Surely no star-studded, high-end Broadway-to-Hollywood drama should leave you with total post-movie disbelief. Following the shoutfest that is August: Osage County would be forgiven for pondering, ‘This won the Pulitzer and all those Tonys?’
Starring almost every actor known to mankind, August adapts Tracy Letts’ critically acclaimed play for the silver screen. A dysfunctional clan of Oklahoma intellectuals rendez-vous following the disappearance of family patriarch, Beverly (Sam Shepard). Cue two hours of pill-popping, trash-talking, wine-chugging, joint-smoking, and large amounts of general Southern a-hootin’ and a-hollerin’.
There are exactly twelve characters in this movie, and roughly ten or eleven of them are loathsome, horrid individuals. Julia Roberts and Meryl Streep are joined by Julianne Nicholson, Juliette Lewis, Abigail Breslin, Margo Martindale, Misty Upham, Chris Cooper, Ewan McGregor, Dermot Mulroney and Benedict Cumberbatch. Though everybody appears positively angelic next to the demonic Streep, even the nicest characters here don’t hesitate to attack people with shovels.
Lets get things straight – this is a highfalutin soap opera. Forget the prestigious awards and Oscar nominations, and leave all notions of subtlety or restraint at the door, because anyone expecting lofty literary pretensions or hardline dramatic repartee from August: Osage County should brace themselves for protracted scenes of rowdy, round-the-table shrieking.
Director John Wells, much to his presumed chagrin, has accidentally turned a very serious play into a camp classic. While the source material itself inspires the occasional guffaw, Meryl and co glam things up to stratospheric heights of silliness, and for every ponderous TS Eliot quote, there’s handful of nutty one-liners, like, “Don’t get all Carson McCullers on me!” or “Eat the fish, bitch!”, complete with funny wigs.
But is this necessarily a ‘bad’ thing? Actually, it’s kind of fun, in a goofy Steel Magnolias kind of way. As riveting and emotionally gut-punching as certain dramatic scenes may be, they’re almost immediately countered by the onslaught of jabs about expanding waistlines or advancing ages. Think ‘Real Housewives of Oklahoma’ crossed with a William Faulkner novel.

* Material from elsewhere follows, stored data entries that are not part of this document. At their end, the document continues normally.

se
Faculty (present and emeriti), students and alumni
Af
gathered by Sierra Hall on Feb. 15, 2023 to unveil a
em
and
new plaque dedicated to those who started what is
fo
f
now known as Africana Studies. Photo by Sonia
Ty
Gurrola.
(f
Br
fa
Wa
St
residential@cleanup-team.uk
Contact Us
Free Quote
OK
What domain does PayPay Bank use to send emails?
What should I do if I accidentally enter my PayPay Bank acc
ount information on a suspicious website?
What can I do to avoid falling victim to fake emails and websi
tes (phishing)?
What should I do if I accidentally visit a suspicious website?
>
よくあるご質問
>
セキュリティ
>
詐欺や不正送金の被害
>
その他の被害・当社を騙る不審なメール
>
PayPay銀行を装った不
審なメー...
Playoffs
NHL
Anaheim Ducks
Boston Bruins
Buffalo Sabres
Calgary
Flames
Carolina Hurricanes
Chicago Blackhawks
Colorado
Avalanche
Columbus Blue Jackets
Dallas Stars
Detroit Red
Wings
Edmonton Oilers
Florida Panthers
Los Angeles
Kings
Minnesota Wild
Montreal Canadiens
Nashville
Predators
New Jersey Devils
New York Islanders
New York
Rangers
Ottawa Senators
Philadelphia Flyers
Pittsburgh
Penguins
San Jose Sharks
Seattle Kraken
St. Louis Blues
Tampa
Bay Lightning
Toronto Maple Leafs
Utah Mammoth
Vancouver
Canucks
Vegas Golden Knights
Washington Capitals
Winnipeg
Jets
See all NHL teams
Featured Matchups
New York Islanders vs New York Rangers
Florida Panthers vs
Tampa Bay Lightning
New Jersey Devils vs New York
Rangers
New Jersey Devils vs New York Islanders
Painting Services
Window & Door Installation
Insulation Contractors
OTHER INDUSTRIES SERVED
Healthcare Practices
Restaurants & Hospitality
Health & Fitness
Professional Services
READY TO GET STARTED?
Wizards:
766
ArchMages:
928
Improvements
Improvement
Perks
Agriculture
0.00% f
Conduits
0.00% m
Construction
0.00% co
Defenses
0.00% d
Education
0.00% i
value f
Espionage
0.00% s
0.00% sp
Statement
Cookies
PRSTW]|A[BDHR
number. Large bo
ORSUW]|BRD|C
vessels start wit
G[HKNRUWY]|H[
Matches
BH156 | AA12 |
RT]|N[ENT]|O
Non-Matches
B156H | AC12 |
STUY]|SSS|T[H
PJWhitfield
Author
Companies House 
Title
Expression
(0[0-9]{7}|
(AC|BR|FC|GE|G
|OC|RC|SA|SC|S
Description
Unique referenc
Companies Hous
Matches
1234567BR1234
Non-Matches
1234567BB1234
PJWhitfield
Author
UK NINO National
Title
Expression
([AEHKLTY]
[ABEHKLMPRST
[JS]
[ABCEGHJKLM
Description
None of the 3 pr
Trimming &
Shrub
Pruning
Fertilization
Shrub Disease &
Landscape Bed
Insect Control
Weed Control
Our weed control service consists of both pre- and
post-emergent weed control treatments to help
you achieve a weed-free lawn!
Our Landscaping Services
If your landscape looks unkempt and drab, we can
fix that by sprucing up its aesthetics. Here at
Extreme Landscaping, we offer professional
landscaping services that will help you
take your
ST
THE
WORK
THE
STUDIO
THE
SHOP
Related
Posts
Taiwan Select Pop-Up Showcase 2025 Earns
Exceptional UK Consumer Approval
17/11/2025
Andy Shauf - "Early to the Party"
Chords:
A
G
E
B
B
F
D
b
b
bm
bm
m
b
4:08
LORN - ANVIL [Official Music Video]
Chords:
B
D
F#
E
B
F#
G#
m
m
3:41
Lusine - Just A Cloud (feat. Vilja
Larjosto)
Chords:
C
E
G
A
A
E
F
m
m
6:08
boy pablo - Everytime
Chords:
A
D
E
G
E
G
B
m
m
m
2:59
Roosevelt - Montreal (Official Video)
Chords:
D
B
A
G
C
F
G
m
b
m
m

Equal parts trashy and wacky, Streep camps it up to eleven in what must be her most cartoonish role to date. Hardly a scene escapes her dilated eye-rolling, demented cackle or torrent of personal abuse. Roberts is similarly loathsome, her shrill unpleasantness rivalling her monster momma’s total lack of humanity.
Watching such respected actors wallow in the muck is undeniably captivating, though one wonders whether the resulting vaudeville entertains for the wrong reasons. In the league of Letts adaptations, the depraved diva decadence on display here lacks both Killer Joe’s shock factor and the sweaty claustrophobia of Bug.
It’s not high art, but it sure is entertainment.